The warning, relayed through the media and reinforced by scenes in several provinces of long lines of motorists at gas stations and some stations completely out of fuel stocks, worked wonders for Pertamina -- the government rushed to make another payment to the oil monopoly.
The government never seems to learn from Pertamina's game of brinkmanship. The government should have realized as early as April that international oil prices for the year were not likely to fall below the US$45 per barrel level, and accordingly examined the cash flow of Pertamina and worked out mechanisms for the improved disbursement of fuel subsidies to the company.
Maintaining a minimum national fuel stock of 22 days is vital for a vast archipelago like Indonesia, where about 70 percent of fuel has to be transported by sea. Certainly, building a fuel stock and storing the fuel costs a lot of money, given the domestic consumption of about 1.1 million barrels of oil per day, of which more than 350,000 barrels have to be imported.
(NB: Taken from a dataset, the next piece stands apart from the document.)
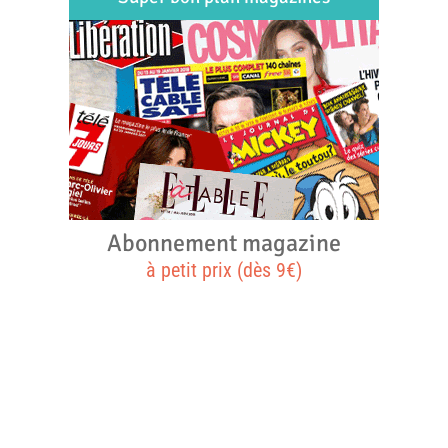
Abonnement magazine
à petit prix (dès 9€)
There should be a political consensus on how to finance the fuel stock and pay its storage costs.
This was one of the problems that was resolved by the government during a limited Cabinet session chaired by President Susilo Bambang Yudhoyono on Thursday night. The government decided to inject $320 million into Pertamina to replenish its fuel stocks from 17.2 days as of last week to the minimum level of 22 days.
But there should be a more expedient and transparent system for the disbursement of fuel subsidies to Pertamina. This means that however the new system is designed, it must ensure the amount of reimbursement paid to Pertamina is based on actual fuel sales to eligible consumers, while at the same time not jeopardizing the company's cash flow. We do not want taxpayer money wasted subsidizing fuel for industrial users or fuel that ends up being smuggled overseas.
Without better reimbursement mechanisms, similar fuel stock problems could reoccur and Pertamina might once again resort to threats in its dealings with the government.
However, improved reimbursement mechanisms, besides being only an ad hoc measure, will not resolve the root of the problem -- price subsidies.
The fact is that global oil prices will likely remain above $50 per barrel for the rest of the year, while the Rp 76.5 trillion ($8.05 billion) allocated by the government for the fuel subsidy this year is based on an average oil price assumption of $45 a barrel. This means the government will have to use a larger portion of its scarce resources for the fuel subsidy, unless it has the political courage to bite the bullet once again and raise fuel prices on top of the average 29 percent price increase in March.
The government has said it will not spend a single rupiah more for the fuel subsidy than what has already been allocated, and President Susilo has ordered the energy ministry to design a comprehensive fuel conservation program.
While a fuel-saving program is essential, its implementation will be extremely difficult if domestic fuel prices remain more than twice as low as prices in other countries.
Domestic fuel consumption will certainly expand by at least 10 percent a year to support annual economic growth of 5 percent. Just look at a report released by the automotive industry association last week, which cited a 35 percent rise in car sales in the first five months of the year.
The most effective way to force the efficient use of fuel is to sell fuel at least at its cost price. Moreover, energy diversification -- the only permanent solution to the fuel crisis -- is not feasible as long as domestic fuel prices remain heavily subsidized. Cheap oil fuels make investment in other energy sources such as natural gas and coal, which are abundant in the country, commercially unfeasible.
The 2002 pricing mechanism, whereby domestic fuel prices, except kerosene, were floated on market quotations in Singapore as the reference prices, should be revisited.
Adjusting domestic fuel prices every month based on the Singapore quotations and the rupiah exchange rate would provide policy predictability for the general public, notably businesspeople, and spare the government the annual hassle with the House of Representatives in determining the budget allocation for the fuel subsidy.
More importantly, price parity with neighboring countries would curb smuggling.